John Lennon and Yoko Ono's first gig in 1969 celebrated
The first public gig by John Lennon and Yoko Ono is being celebrated 50 years after it took place.
Ono was booked as part of a jazz performance at Cambridge University's Lady Mitchell Hall on 2 March 1969 and Lennon came along as "her band".
A plaque which reads "Yoko Ono John Lennon Cambridge 1969" has been unveiled in the hall to mark the event.
It comes ahead of a six-month exhibition of Ono's work showing at a number of venues in the city.
The couple's appearance as part of an experimental jazz concert elicited just a few lines in the local and student press at the time, where it was reported that Lennon sat with his back to the small audience for much of the 26-minute set.
Ono on vocals began with a "fearsome siren note" and ended the performance with "a long series of screams".
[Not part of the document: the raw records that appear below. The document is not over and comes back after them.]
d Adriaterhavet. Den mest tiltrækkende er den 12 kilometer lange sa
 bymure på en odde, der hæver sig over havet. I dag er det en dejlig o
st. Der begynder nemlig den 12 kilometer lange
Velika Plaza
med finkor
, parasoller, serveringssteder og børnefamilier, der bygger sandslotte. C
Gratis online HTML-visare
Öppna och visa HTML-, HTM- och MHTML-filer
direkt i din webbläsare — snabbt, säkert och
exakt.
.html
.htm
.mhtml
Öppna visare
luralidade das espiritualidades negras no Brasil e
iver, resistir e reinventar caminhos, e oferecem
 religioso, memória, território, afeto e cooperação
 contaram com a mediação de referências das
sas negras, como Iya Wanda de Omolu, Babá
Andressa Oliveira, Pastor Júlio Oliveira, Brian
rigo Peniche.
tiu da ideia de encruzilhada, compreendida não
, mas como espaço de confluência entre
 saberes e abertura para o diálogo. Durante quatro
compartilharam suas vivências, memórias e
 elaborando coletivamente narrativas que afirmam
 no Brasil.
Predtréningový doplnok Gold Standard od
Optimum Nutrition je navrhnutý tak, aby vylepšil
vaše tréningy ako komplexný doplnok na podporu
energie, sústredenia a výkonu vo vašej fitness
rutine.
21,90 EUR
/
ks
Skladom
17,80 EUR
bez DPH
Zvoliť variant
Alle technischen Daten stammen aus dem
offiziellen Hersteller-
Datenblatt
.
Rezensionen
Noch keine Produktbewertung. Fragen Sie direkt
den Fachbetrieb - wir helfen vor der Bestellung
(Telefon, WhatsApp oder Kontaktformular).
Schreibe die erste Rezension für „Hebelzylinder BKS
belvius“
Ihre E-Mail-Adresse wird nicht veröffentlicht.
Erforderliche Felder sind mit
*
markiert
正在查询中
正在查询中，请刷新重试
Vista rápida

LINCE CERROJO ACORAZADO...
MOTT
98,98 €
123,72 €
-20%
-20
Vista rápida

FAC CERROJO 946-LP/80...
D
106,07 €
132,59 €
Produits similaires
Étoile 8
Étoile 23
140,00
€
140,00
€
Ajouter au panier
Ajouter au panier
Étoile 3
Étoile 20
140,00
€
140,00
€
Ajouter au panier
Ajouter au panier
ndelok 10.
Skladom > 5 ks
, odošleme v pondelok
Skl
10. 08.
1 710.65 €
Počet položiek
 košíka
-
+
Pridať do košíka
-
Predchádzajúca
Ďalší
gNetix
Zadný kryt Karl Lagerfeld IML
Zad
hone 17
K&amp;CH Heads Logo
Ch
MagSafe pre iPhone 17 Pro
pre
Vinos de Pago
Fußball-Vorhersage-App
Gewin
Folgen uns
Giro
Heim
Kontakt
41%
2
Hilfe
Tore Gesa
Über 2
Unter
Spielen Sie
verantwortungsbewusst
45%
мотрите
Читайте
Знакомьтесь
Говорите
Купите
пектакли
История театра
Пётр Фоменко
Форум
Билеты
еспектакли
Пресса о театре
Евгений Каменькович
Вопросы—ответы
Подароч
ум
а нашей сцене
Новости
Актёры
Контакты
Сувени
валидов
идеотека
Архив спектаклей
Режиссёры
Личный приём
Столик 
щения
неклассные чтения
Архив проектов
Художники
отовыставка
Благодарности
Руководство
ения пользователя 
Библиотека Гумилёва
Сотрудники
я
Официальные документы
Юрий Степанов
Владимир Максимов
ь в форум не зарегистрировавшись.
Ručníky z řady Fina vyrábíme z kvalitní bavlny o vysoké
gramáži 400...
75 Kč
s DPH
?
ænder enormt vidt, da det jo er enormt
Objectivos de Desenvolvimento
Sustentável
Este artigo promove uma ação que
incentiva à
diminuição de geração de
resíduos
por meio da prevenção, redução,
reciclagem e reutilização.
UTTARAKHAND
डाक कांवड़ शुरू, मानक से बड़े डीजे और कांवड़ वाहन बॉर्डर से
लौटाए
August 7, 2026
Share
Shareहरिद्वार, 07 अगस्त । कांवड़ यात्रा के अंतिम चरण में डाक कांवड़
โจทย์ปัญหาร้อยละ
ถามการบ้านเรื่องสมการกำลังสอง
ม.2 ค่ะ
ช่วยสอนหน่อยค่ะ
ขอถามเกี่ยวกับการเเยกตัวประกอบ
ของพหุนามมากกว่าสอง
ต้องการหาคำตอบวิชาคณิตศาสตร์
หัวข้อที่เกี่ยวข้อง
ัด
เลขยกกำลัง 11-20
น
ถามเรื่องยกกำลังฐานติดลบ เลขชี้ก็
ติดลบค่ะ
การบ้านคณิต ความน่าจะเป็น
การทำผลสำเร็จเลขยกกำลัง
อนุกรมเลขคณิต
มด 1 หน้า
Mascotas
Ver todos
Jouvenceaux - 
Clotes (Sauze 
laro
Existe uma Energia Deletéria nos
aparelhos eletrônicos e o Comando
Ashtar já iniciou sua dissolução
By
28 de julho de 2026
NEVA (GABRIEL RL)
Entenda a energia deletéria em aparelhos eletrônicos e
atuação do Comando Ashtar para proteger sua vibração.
"Lennon was squatting at her feet, back to the audience, holding, shaking, swinging electronic guitars right up against a large speaker," the Cambridge News reported at the time.
Speaking to the BBC in 1980 about the Cambridge concert, Lennon said: "The audience were very weird, because they were all these sort of intellectual artsy-fartsies from Cambridge."
However, he added: "They were totally solid."
Gabriella Daris, an art historian and curator of the forthcoming Ono exhibition which will be on show from June, said: "There's very little to commemorate this other than a press report, word of mouth and the actual recording."
The commemorative plaque was unveiled on the 50th anniversary of the Ono/Lennon gig as their set from the time - called Cambridge 1969 - was played at full blast in the hall's foyer.
It was given as a gift to Cambridge University by Ms Daris.
"The Cambridge concert was the first time ever that Ono and Lennon performed in public in the world," she said.
The exhibition, called "Yoko Ono: Looking For….", will feature more than 90 early, recent and new works by Ono and will run at various venues across the city until the end of the year.